Dari beberapa pengertian tersebut maka konsep proteksi pasif pada bangunan laboratorium/gudang kimia dapat dioperasionalkan sebagai sistem proteksi kebakaran yang terbentuk atau terbangun melalui pengaturan penggunaan bahan dan komponen struktur bangunan, kompartemenisasi, proteksi penyulutan awal, proteksi bukaan, proteksi pengeringan, proteksi pendinginan serta proteksi lokasi.
2.3.2    Proteksi Aktif
Berpedoman pada pasal 17, Undang-undang Nomor 28 Tahun 2002 tentang Bangunan Gedung, disebutkan bahwa  proteksi aktif meliputi kemampuan peralatan dalam mendeteksi dan memadamkan kebakaran, pengendalian asap dan sarana penyelamatan kebakaran. Sedangkan menurut Permen Pu No. 26/PRT/M/2008 tentang Persyaratan Teknis Sistem Proteksi Kebakaran pada Bangunan Gedung dan Lingkungan,  disebutkab bahwa Sistem proteksi kebakaran aktif adalah sistem proteksi kebakaran yang secara lengkap terdiri atas sistem pendeteksian kebakaran baik manual ataupun otomatis, sistem pemadam kebakaran berbasis air seperti springkler, pipa tegak dan slang kebakaran, serta sistem pemadam kebakaran berbasis bahan kimia, seperti APAR dan pemadam khusus.
Dari beberapa pengertian tersebut maka konsep proteksi aktif pada bangunan laboratorium/gudang kimia dapat dioperasionalkan sebagai sistem proteksi kebakaran yang meliputi sistem pendeteksian kebakaran baik manual ataupun otomatis, sistem pemadam kebakaran berbasis gas pada springkler, serta sistem pemadam kebakaran berbasis bahan kimia, seperti APAR dan pemadam khusus.
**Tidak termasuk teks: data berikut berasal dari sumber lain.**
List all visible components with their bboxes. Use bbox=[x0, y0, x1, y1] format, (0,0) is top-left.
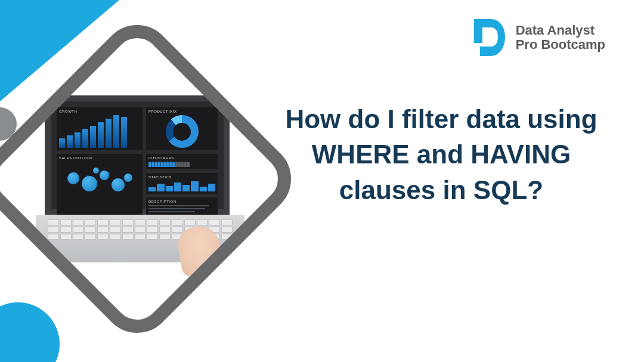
logo-mark-icon bbox=[469, 17, 507, 58]
customers-label: CUSTOMERS bbox=[148, 156, 215, 160]
laptop-screen-dashboard: GROWTH PRODUCT MIX CUSTOMERS bbox=[45, 95, 230, 215]
laptop-keyboard bbox=[36, 215, 244, 262]
bar-chart-icon bbox=[59, 115, 140, 148]
mini-bars-icon bbox=[148, 181, 215, 191]
brand-logo: Data Analyst Pro Bootcamp bbox=[469, 17, 605, 58]
growth-panel: GROWTH bbox=[57, 107, 143, 150]
customers-panel: CUSTOMERS bbox=[146, 154, 218, 169]
product-mix-panel: PRODUCT MIX bbox=[146, 107, 218, 150]
donut-chart-icon bbox=[166, 115, 199, 148]
main-headline: How do I filter data using WHERE and HAV… bbox=[274, 101, 608, 208]
brand-line-1: Data Analyst bbox=[516, 23, 605, 38]
description-panel: DESCRIPTION bbox=[146, 197, 218, 216]
sales-outlook-panel: SALES OUTLOOK bbox=[57, 154, 143, 216]
svg-point-0 bbox=[484, 32, 490, 38]
brand-name: Data Analyst Pro Bootcamp bbox=[516, 23, 605, 52]
people-icons bbox=[148, 162, 215, 167]
growth-label: GROWTH bbox=[59, 110, 140, 113]
statistics-label: STATISTICS bbox=[148, 175, 215, 179]
laptop: GROWTH PRODUCT MIX CUSTOMERS bbox=[36, 95, 239, 262]
product-mix-label: PRODUCT MIX bbox=[148, 110, 215, 113]
statistics-panel: STATISTICS bbox=[146, 173, 218, 194]
sales-outlook-label: SALES OUTLOOK bbox=[59, 156, 140, 160]
brand-line-2: Pro Bootcamp bbox=[516, 38, 605, 52]
description-label: DESCRIPTION bbox=[148, 200, 215, 203]
text-lines-icon bbox=[148, 205, 215, 212]
decorative-blue-circle bbox=[0, 302, 60, 362]
world-map-icon bbox=[59, 162, 140, 191]
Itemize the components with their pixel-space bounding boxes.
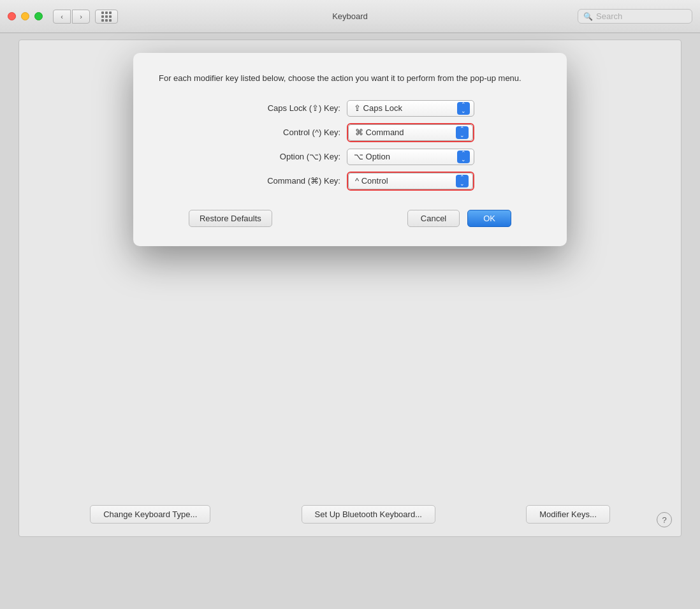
control-arrow-icon bbox=[456, 126, 469, 139]
caps-lock-label: Caps Lock (⇪) Key: bbox=[226, 103, 340, 113]
content-panel: For each modifier key listed below, choo… bbox=[18, 40, 682, 537]
title-bar: ‹ › Keyboard 🔍 Search bbox=[0, 0, 700, 33]
cancel-button[interactable]: Cancel bbox=[407, 210, 460, 227]
nav-buttons: ‹ › bbox=[53, 10, 90, 24]
nav-forward-button[interactable]: › bbox=[72, 10, 90, 24]
search-icon: 🔍 bbox=[583, 12, 593, 21]
close-button[interactable] bbox=[8, 12, 16, 20]
command-select[interactable]: ^ Control bbox=[348, 173, 473, 189]
modifier-keys-button[interactable]: Modifier Keys... bbox=[526, 505, 610, 524]
nav-back-button[interactable]: ‹ bbox=[53, 10, 71, 24]
caps-lock-row: Caps Lock (⇪) Key: ⇪ Caps Lock bbox=[226, 100, 474, 117]
option-select[interactable]: ⌥ Option bbox=[347, 149, 474, 165]
option-select-wrapper[interactable]: ⌥ Option bbox=[347, 149, 474, 165]
bottom-buttons: Change Keyboard Type... Set Up Bluetooth… bbox=[19, 505, 681, 524]
option-value: ⌥ Option bbox=[354, 152, 390, 161]
window-title: Keyboard bbox=[332, 11, 368, 21]
command-row: Command (⌘) Key: ^ Control bbox=[226, 172, 474, 191]
caps-lock-select-wrapper[interactable]: ⇪ Caps Lock bbox=[347, 100, 474, 117]
command-arrow-icon bbox=[456, 175, 469, 187]
key-rows: Caps Lock (⇪) Key: ⇪ Caps Lock Control (… bbox=[159, 100, 541, 191]
option-row: Option (⌥) Key: ⌥ Option bbox=[226, 149, 474, 165]
control-value: ⌘ Command bbox=[355, 128, 404, 137]
maximize-button[interactable] bbox=[34, 12, 43, 20]
main-area: For each modifier key listed below, choo… bbox=[0, 33, 700, 609]
modal-description: For each modifier key listed below, choo… bbox=[159, 72, 541, 85]
command-label: Command (⌘) Key: bbox=[226, 176, 340, 186]
caps-lock-select[interactable]: ⇪ Caps Lock bbox=[347, 100, 474, 117]
modifier-keys-modal: For each modifier key listed below, choo… bbox=[133, 53, 567, 246]
bluetooth-keyboard-button[interactable]: Set Up Bluetooth Keyboard... bbox=[302, 505, 435, 524]
caps-lock-value: ⇪ Caps Lock bbox=[354, 103, 402, 113]
restore-defaults-button[interactable]: Restore Defaults bbox=[189, 210, 272, 227]
search-placeholder: Search bbox=[596, 11, 622, 21]
grid-view-button[interactable] bbox=[95, 10, 118, 24]
search-box[interactable]: 🔍 Search bbox=[578, 9, 692, 24]
control-label: Control (^) Key: bbox=[226, 128, 340, 137]
caps-lock-arrow-icon bbox=[457, 102, 470, 115]
modal-buttons: Restore Defaults Cancel OK bbox=[159, 210, 541, 227]
change-keyboard-type-button[interactable]: Change Keyboard Type... bbox=[90, 505, 210, 524]
grid-dots-icon bbox=[101, 11, 112, 22]
traffic-lights bbox=[8, 12, 43, 20]
command-value: ^ Control bbox=[355, 176, 388, 186]
command-select-wrapper[interactable]: ^ Control bbox=[347, 172, 474, 191]
control-row: Control (^) Key: ⌘ Command bbox=[226, 123, 474, 142]
help-button[interactable]: ? bbox=[657, 512, 672, 527]
minimize-button[interactable] bbox=[21, 12, 29, 20]
option-arrow-icon bbox=[457, 150, 470, 163]
control-select[interactable]: ⌘ Command bbox=[348, 124, 473, 141]
control-select-wrapper[interactable]: ⌘ Command bbox=[347, 123, 474, 142]
option-label: Option (⌥) Key: bbox=[226, 152, 340, 161]
ok-button[interactable]: OK bbox=[467, 210, 511, 227]
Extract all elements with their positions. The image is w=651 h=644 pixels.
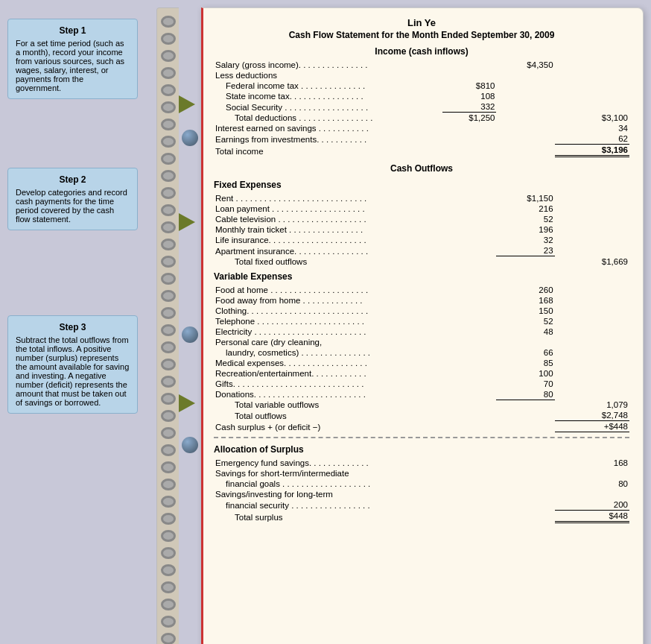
earnings-investments-label: Earnings from investments. . . . . . . .…	[214, 133, 442, 145]
table-row: Savings/investing for long-term	[214, 489, 629, 499]
total-ded-col3: $3,100	[555, 113, 629, 124]
document-subtitle: Cash Flow Statement for the Month Ended …	[214, 30, 629, 40]
personal-care-amt: 66	[496, 347, 554, 358]
document-title: Lin Ye	[214, 17, 629, 28]
spiral-ring	[161, 444, 176, 456]
table-row: State income tax. . . . . . . . . . . . …	[214, 91, 629, 101]
spiral-ring	[161, 376, 176, 388]
total-surplus-amt: $448	[555, 511, 629, 523]
total-fixed-amt: $1,669	[555, 256, 629, 267]
table-row: laundry, cosmetics) . . . . . . . . . . …	[214, 347, 629, 358]
electricity-amt: 48	[496, 326, 554, 337]
step-3-box: Step 3 Subtract the total outflows from …	[7, 315, 138, 414]
step-2-body: Develop categories and record cash payme…	[16, 188, 130, 224]
table-row: Recreation/entertainment. . . . . . . . …	[214, 368, 629, 379]
circle-decoration-3	[182, 437, 198, 453]
spiral-ring	[161, 410, 176, 422]
table-row: Cash surplus + (or deficit −) +$448	[214, 421, 629, 432]
fixed-expenses-table: Rent . . . . . . . . . . . . . . . . . .…	[214, 193, 629, 267]
table-row: Life insurance. . . . . . . . . . . . . …	[214, 235, 629, 245]
circle-decoration-1	[182, 130, 198, 146]
savings-long-amt: 200	[555, 499, 629, 511]
gifts-amt: 70	[496, 379, 554, 389]
spiral-ring	[161, 153, 176, 165]
table-row: Less deductions	[214, 70, 629, 80]
social-sec-label: Social Security . . . . . . . . . . . . …	[214, 101, 442, 113]
page-layout: Step 1 For a set time period (such as a …	[7, 7, 644, 644]
spiral-ring	[161, 67, 176, 79]
step-3-body: Subtract the total outflows from the tot…	[16, 335, 130, 407]
step-3-title: Step 3	[16, 322, 130, 332]
table-row: Cable television . . . . . . . . . . . .…	[214, 214, 629, 224]
table-row: Total fixed outflows $1,669	[214, 256, 629, 267]
food-away-amt: 168	[496, 295, 554, 306]
table-row: Earnings from investments. . . . . . . .…	[214, 133, 629, 145]
spiral-ring	[161, 290, 176, 302]
spiral-ring	[161, 359, 176, 370]
interest-savings-label: Interest earned on savings . . . . . . .…	[214, 123, 442, 133]
state-tax-label: State income tax. . . . . . . . . . . . …	[214, 91, 442, 101]
life-ins-amt: 32	[496, 235, 554, 245]
cable-amt: 52	[496, 214, 554, 224]
gifts-label: Gifts. . . . . . . . . . . . . . . . . .…	[214, 379, 442, 389]
spiral-ring	[161, 204, 176, 216]
table-row: Salary (gross income). . . . . . . . . .…	[214, 60, 629, 70]
recreation-amt: 100	[496, 368, 554, 379]
spiral-ring	[161, 599, 176, 610]
personal-care-label1: Personal care (dry cleaning,	[214, 337, 442, 347]
total-surplus-label: Total surplus	[214, 511, 442, 523]
variable-expenses-table: Food at home . . . . . . . . . . . . . .…	[214, 285, 629, 433]
dashed-divider	[214, 437, 629, 438]
total-outflows-label: Total outflows	[214, 410, 442, 421]
state-tax-amt: 108	[442, 91, 497, 101]
spiral-ring	[161, 513, 176, 525]
allocation-header: Allocation of Surplus	[214, 444, 629, 455]
clothing-amt: 150	[496, 306, 554, 316]
total-income-label: Total income	[214, 145, 442, 157]
table-row: Social Security . . . . . . . . . . . . …	[214, 101, 629, 113]
table-row: Total variable outflows 1,079	[214, 400, 629, 410]
arrows-column	[179, 7, 201, 644]
spiral-ring	[161, 547, 176, 559]
life-ins-label: Life insurance. . . . . . . . . . . . . …	[214, 235, 442, 245]
total-deductions-label: Total deductions . . . . . . . . . . . .…	[214, 113, 442, 124]
emergency-label: Emergency fund savings. . . . . . . . . …	[214, 458, 442, 468]
cash-surplus-amt: +$448	[555, 421, 629, 432]
spiral-ring	[161, 256, 176, 268]
social-sec-amt: 332	[442, 101, 497, 113]
total-outflows-amt: $2,748	[555, 410, 629, 421]
table-row: Electricity . . . . . . . . . . . . . . …	[214, 326, 629, 337]
table-row: Gifts. . . . . . . . . . . . . . . . . .…	[214, 379, 629, 389]
spiral-ring	[161, 564, 176, 576]
income-label-salary: Salary (gross income). . . . . . . . . .…	[214, 60, 442, 70]
recreation-label: Recreation/entertainment. . . . . . . . …	[214, 368, 442, 379]
spiral-ring	[161, 239, 176, 250]
spiral-ring	[161, 324, 176, 336]
salary-col2: $4,350	[496, 60, 554, 70]
spiral-ring	[161, 530, 176, 542]
spiral-spine	[156, 7, 179, 644]
total-variable-amt: 1,079	[555, 400, 629, 410]
spiral-ring	[161, 136, 176, 148]
total-income-amt: $3,196	[555, 145, 629, 157]
rent-label: Rent . . . . . . . . . . . . . . . . . .…	[214, 193, 442, 203]
electricity-label: Electricity . . . . . . . . . . . . . . …	[214, 326, 442, 337]
income-table: Salary (gross income). . . . . . . . . .…	[214, 60, 629, 157]
step-1-body: For a set time period (such as a month),…	[16, 39, 130, 92]
medical-label: Medical expenses. . . . . . . . . . . . …	[214, 358, 442, 368]
table-row: Donations. . . . . . . . . . . . . . . .…	[214, 389, 629, 400]
food-home-amt: 260	[496, 285, 554, 295]
table-row: Loan payment . . . . . . . . . . . . . .…	[214, 203, 629, 214]
personal-care-label2: laundry, cosmetics) . . . . . . . . . . …	[214, 347, 442, 358]
spiral-ring	[161, 633, 176, 644]
telephone-label: Telephone . . . . . . . . . . . . . . . …	[214, 316, 442, 326]
rent-amt: $1,150	[496, 193, 554, 203]
table-row: Interest earned on savings . . . . . . .…	[214, 123, 629, 133]
spiral-ring	[161, 479, 176, 490]
table-row: Total surplus $448	[214, 511, 629, 523]
cash-surplus-label: Cash surplus + (or deficit −)	[214, 421, 442, 432]
less-deductions-label: Less deductions	[214, 70, 442, 80]
savings-short-label1: Savings for short-term/intermediate	[214, 468, 442, 479]
spiral-ring	[161, 581, 176, 593]
step-1-arrow	[179, 95, 195, 113]
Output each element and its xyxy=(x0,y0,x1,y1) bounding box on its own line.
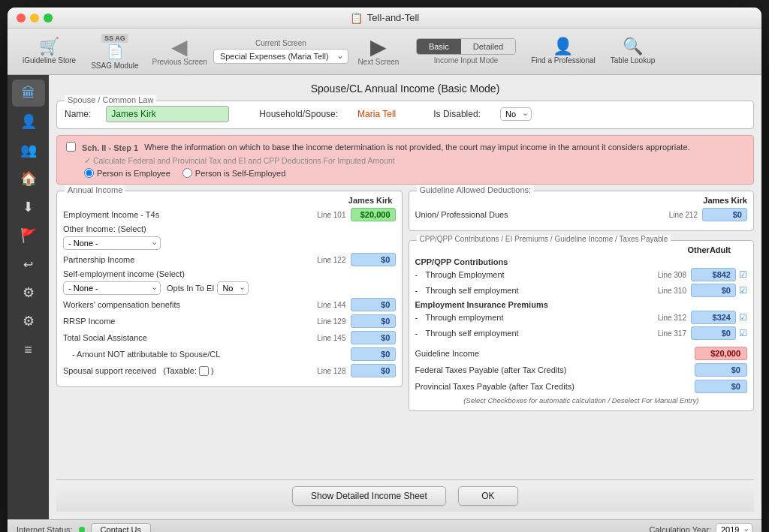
sidebar-item-person[interactable]: 👤 xyxy=(12,108,45,135)
toolbar: 🛒 iGuideline Store SS AG 📄 SSAG Module ◀… xyxy=(8,29,761,75)
spouse-section-title: Spouse / Common Law xyxy=(65,95,156,104)
spousal-support-row: Spousal support received (Taxable: ) Lin… xyxy=(63,364,396,377)
name-input[interactable] xyxy=(106,106,229,122)
contact-us-button[interactable]: Contact Us xyxy=(91,523,151,532)
not-attributable-value: $0 xyxy=(351,347,396,361)
deductions-person-col: James Kirk xyxy=(703,196,747,205)
self-employed-radio[interactable] xyxy=(182,168,192,178)
cpp-self-emp-value: $0 xyxy=(691,284,736,297)
spouse-section: Spouse / Common Law Name: Household/Spou… xyxy=(56,101,754,129)
federal-taxes-row: Federal Taxes Payable (after Tax Credits… xyxy=(415,363,748,377)
lookup-label: Table Lookup xyxy=(611,56,656,65)
guideline-note: (Select Checkboxes for automatic calcula… xyxy=(415,396,748,404)
cpp-header: OtherAdult xyxy=(415,245,748,254)
household-label: Household/Spouse: xyxy=(259,109,338,119)
table-lookup-button[interactable]: 🔍 Table Lookup xyxy=(603,31,663,73)
union-dues-row: Union/ Professional Dues Line 212 $0 xyxy=(415,208,748,221)
page-content: Spouse/CL Annual Income (Basic Mode) Spo… xyxy=(49,75,761,519)
sidebar-item-store[interactable]: 🏛 xyxy=(12,80,45,107)
minimize-button[interactable] xyxy=(30,14,39,23)
self-employed-radio-label[interactable]: Person is Self-Employed xyxy=(182,168,285,178)
disabled-select-wrapper: No Yes xyxy=(500,107,532,121)
sidebar-item-settings1[interactable]: ⚙ xyxy=(12,279,45,306)
self-employed-label: Person is Self-Employed xyxy=(195,169,285,178)
self-emp-select-row: - None - Opts In To EI No Yes xyxy=(63,281,396,295)
disabled-select[interactable]: No Yes xyxy=(500,107,532,121)
ei-self-emp-row: - Through self employment Line 317 $0 ☑ xyxy=(415,326,748,340)
maximize-button[interactable] xyxy=(44,14,53,23)
guideline-income-label: Guideline Income xyxy=(415,349,480,358)
sidebar-item-list[interactable]: ≡ xyxy=(12,336,45,363)
partnership-income-value: $0 xyxy=(351,253,396,266)
radio-group: Person is Employee Person is Self-Employ… xyxy=(84,168,744,178)
current-screen-dropdown[interactable]: Special Expenses (Maria Tell) xyxy=(213,49,348,64)
find-label: Find a Professional xyxy=(531,56,596,65)
internet-status-label: Internet Status: xyxy=(17,525,73,532)
bottom-bar: Show Detailed Income Sheet OK xyxy=(56,479,754,512)
income-header: James Kirk xyxy=(63,196,396,205)
sidebar-item-people[interactable]: 👥 xyxy=(12,137,45,164)
self-emp-select[interactable]: - None - xyxy=(63,281,161,295)
basic-mode-button[interactable]: Basic xyxy=(417,39,461,54)
right-column: Guideline Allowed Deductions: James Kirk… xyxy=(409,191,755,479)
iguideline-store-button[interactable]: 🛒 iGuideline Store xyxy=(15,31,83,73)
main-window: 📋 Tell-and-Tell 🛒 iGuideline Store SS AG… xyxy=(8,8,761,532)
employee-label: Person is Employee xyxy=(97,169,170,178)
calc-year-wrapper: 2019 2020 2018 xyxy=(716,523,752,532)
current-screen-label: Current Screen xyxy=(255,39,306,47)
social-assistance-row: Total Social Assistance Line 145 $0 xyxy=(63,331,396,344)
cpp-emp-value: $842 xyxy=(691,268,736,281)
sidebar-item-settings2[interactable]: ⚙ xyxy=(12,308,45,335)
income-person-col: James Kirk xyxy=(348,196,393,205)
employee-radio[interactable] xyxy=(84,168,94,178)
next-screen-button[interactable]: ▶ Next Screen xyxy=(348,34,409,69)
find-professional-button[interactable]: 👤 Find a Professional xyxy=(523,31,603,73)
lookup-icon: 🔍 xyxy=(623,38,643,55)
calc-year-label: Calculation Year: xyxy=(649,525,711,532)
close-button[interactable] xyxy=(17,14,26,23)
current-screen-section: Current Screen Special Expenses (Maria T… xyxy=(213,39,348,64)
calc-year-select[interactable]: 2019 2020 2018 xyxy=(716,523,752,532)
deductions-header: James Kirk xyxy=(415,196,748,205)
store-icon: 🛒 xyxy=(39,38,59,55)
ok-button[interactable]: OK xyxy=(458,486,518,506)
ssag-label: SSAG Module xyxy=(91,62,138,70)
two-col-layout: Annual Income James Kirk Employment Inco… xyxy=(56,191,754,479)
detailed-mode-button[interactable]: Detailed xyxy=(461,39,515,54)
sidebar-item-flag[interactable]: 🚩 xyxy=(12,222,45,249)
other-income-select-row: - None - xyxy=(63,236,396,250)
emp-ins-title: Employment Insurance Premiums xyxy=(415,300,748,309)
sidebar: 🏛 👤 👥 🏠 ⬇ 🚩 ↩ ⚙ ⚙ ≡ xyxy=(8,75,49,519)
opts-in-select[interactable]: No Yes xyxy=(217,281,249,295)
opts-in-wrapper: No Yes xyxy=(217,281,249,295)
status-right: Calculation Year: 2019 2020 2018 xyxy=(649,523,752,532)
employee-radio-label[interactable]: Person is Employee xyxy=(84,168,170,178)
annual-income-title: Annual Income xyxy=(65,185,125,194)
other-income-select[interactable]: - None - xyxy=(63,236,161,250)
federal-taxes-value: $0 xyxy=(695,363,747,377)
find-icon: 👤 xyxy=(553,38,573,55)
prev-arrow-icon: ◀ xyxy=(171,37,188,58)
ei-emp-row: - Through employment Line 312 $324 ☑ xyxy=(415,311,748,324)
sidebar-item-income[interactable]: ⬇ xyxy=(12,194,45,221)
left-column: Annual Income James Kirk Employment Inco… xyxy=(56,191,403,479)
household-value: Maria Tell xyxy=(357,109,396,119)
employment-income-row: Employment Income - T4s Line 101 $20,000 xyxy=(63,208,396,221)
ssag-icon: SS AG 📄 xyxy=(101,34,128,60)
sidebar-item-house[interactable]: 🏠 xyxy=(12,165,45,192)
cpp-emp-row: - Through Employment Line 308 $842 ☑ xyxy=(415,268,748,281)
step-checkbox[interactable] xyxy=(66,142,76,152)
taxable-checkbox[interactable] xyxy=(199,366,209,376)
next-arrow-icon: ▶ xyxy=(370,37,387,58)
ssag-module-button[interactable]: SS AG 📄 SSAG Module xyxy=(83,31,146,73)
internet-status-dot xyxy=(79,527,85,532)
deductions-title: Guideline Allowed Deductions: xyxy=(417,185,535,194)
window-controls xyxy=(17,14,53,23)
employment-income-value: $20,000 xyxy=(351,208,396,221)
prev-screen-button[interactable]: ◀ Previous Screen xyxy=(146,34,213,69)
main-content: 🏛 👤 👥 🏠 ⬇ 🚩 ↩ ⚙ ⚙ ≡ Spouse/CL Annual Inc… xyxy=(8,75,761,519)
provincial-taxes-value: $0 xyxy=(695,380,747,393)
show-detailed-button[interactable]: Show Detailed Income Sheet xyxy=(292,486,446,506)
prev-label: Previous Screen xyxy=(152,58,207,66)
sidebar-item-expenses[interactable]: ↩ xyxy=(12,251,45,278)
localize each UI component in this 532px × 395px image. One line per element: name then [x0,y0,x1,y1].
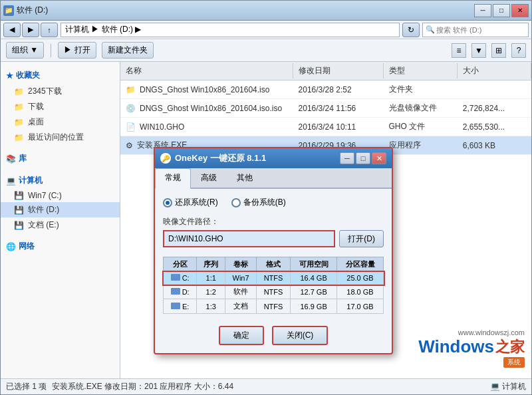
dialog-title-bar: 🔑 OneKey 一键还原 8.1.1 ─ □ ✕ [155,148,392,168]
part-c-free: 16.4 GB [291,272,337,285]
dialog-icon: 🔑 [160,153,171,164]
part-e-free: 16.9 GB [291,299,337,314]
open-file-button[interactable]: 打开(D) [339,230,384,247]
part-c-seq: 1:1 [197,272,225,285]
part-d-icon: D: [164,285,197,299]
part-d-free: 12.7 GB [291,285,337,299]
dialog-title-text: 🔑 OneKey 一键还原 8.1.1 [160,152,266,164]
dialog-minimize-button[interactable]: ─ [340,152,354,164]
radio-backup-circle [231,198,241,207]
partition-row-d[interactable]: D: 1:2 软件 NTFS 12.7 GB 18.0 GB [164,285,384,299]
th-free: 可用空间 [291,257,337,272]
dialog-close-button[interactable]: ✕ [372,152,386,164]
tab-general[interactable]: 常规 [155,168,191,189]
dialog-overlay: 🔑 OneKey 一键还原 8.1.1 ─ □ ✕ 常规 高级 其他 [1,1,531,394]
radio-restore-circle [163,198,172,207]
main-window: 📁 软件 (D:) ─ □ ✕ ◀ ▶ ↑ 计算机 ▶ 软件 (D:) ▶ ↻ … [0,0,532,395]
th-part: 分区 [164,257,197,272]
cancel-button[interactable]: 关闭(C) [272,326,329,345]
dialog-footer: 确定 关闭(C) [163,323,384,345]
part-e-label: 文档 [225,299,257,314]
part-c-icon: C: [164,272,197,285]
radio-backup-label: 备份系统(B) [243,197,286,208]
part-e-total: 17.0 GB [337,299,384,314]
part-e-format: NTFS [256,299,290,314]
part-c-total: 25.0 GB [337,272,384,285]
part-c-label: Win7 [225,272,257,285]
part-d-format: NTFS [256,285,290,299]
partition-table: 分区 序列 卷标 格式 可用空间 分区容量 C: 1:1 Win7 [163,257,384,314]
part-e-seq: 1:3 [197,299,225,314]
part-c-format: NTFS [256,272,290,285]
part-d-total: 18.0 GB [337,285,384,299]
part-d-seq: 1:2 [197,285,225,299]
dialog-body: 还原系统(R) 备份系统(B) 映像文件路径： 打开(D) [155,189,392,353]
path-field-label: 映像文件路径： [163,216,384,227]
th-format: 格式 [256,257,290,272]
confirm-button[interactable]: 确定 [219,326,264,345]
partition-row-c[interactable]: C: 1:1 Win7 NTFS 16.4 GB 25.0 GB [164,272,384,285]
th-total: 分区容量 [337,257,384,272]
th-seq: 序列 [197,257,225,272]
radio-restore[interactable]: 还原系统(R) [163,197,218,208]
part-d-label: 软件 [225,285,257,299]
dialog-title-buttons: ─ □ ✕ [340,152,386,164]
radio-backup[interactable]: 备份系统(B) [231,197,286,208]
radio-group: 还原系统(R) 备份系统(B) [163,197,384,208]
onekey-dialog: 🔑 OneKey 一键还原 8.1.1 ─ □ ✕ 常规 高级 其他 [154,147,393,354]
dialog-tabs: 常规 高级 其他 [155,168,392,189]
tab-other[interactable]: 其他 [227,168,263,188]
path-input-row: 打开(D) [163,230,384,247]
partition-row-e[interactable]: E: 1:3 文档 NTFS 16.9 GB 17.0 GB [164,299,384,314]
part-e-icon: E: [164,299,197,314]
tab-advanced[interactable]: 高级 [191,168,227,188]
th-label: 卷标 [225,257,257,272]
dialog-restore-button[interactable]: □ [356,152,370,164]
radio-restore-label: 还原系统(R) [175,197,218,208]
path-input[interactable] [163,230,335,247]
2.3.3    Pengawasan dan Pengendalian
Mengacu pada Permen Pu No. 26/PRT/M/2008 tentang Persyaratan Teknis Sistem Proteksi Kebakaran pada Bangunan Gedung dan Lingkungan,  disebut bahwa Pengawasan dan pengendalian adalah upaya yang perlu dilakukan oleh pihak terkait dalam melaksanakan pengawasan maupun pengendalian dari tahap perencanaan pembangunan bangunan gedung sampai dengan setelah terjadi kebakaran pada suatu bangunan gedung dan lingkungannya.
Dari pengertian tersebut maka konsep pengawasan dan pengendalian pada bangunan laboratorium/gudang kimia dapat dioperasionalkan sebagai  upaya yang perlu dilakukan oleh manajemen dalam melaksanakan pengawasan maupun pengendalian rencana kebutuhan bahan kimia, penyimpanan bahan kimia, kegiatan/praktek penggunaan bahan kimia, proteksi pasif dan aktif sampai dengan setelah terjadi kebakaran pada suatu bangunan laboratorium/gudang kimia dan sekitarnya.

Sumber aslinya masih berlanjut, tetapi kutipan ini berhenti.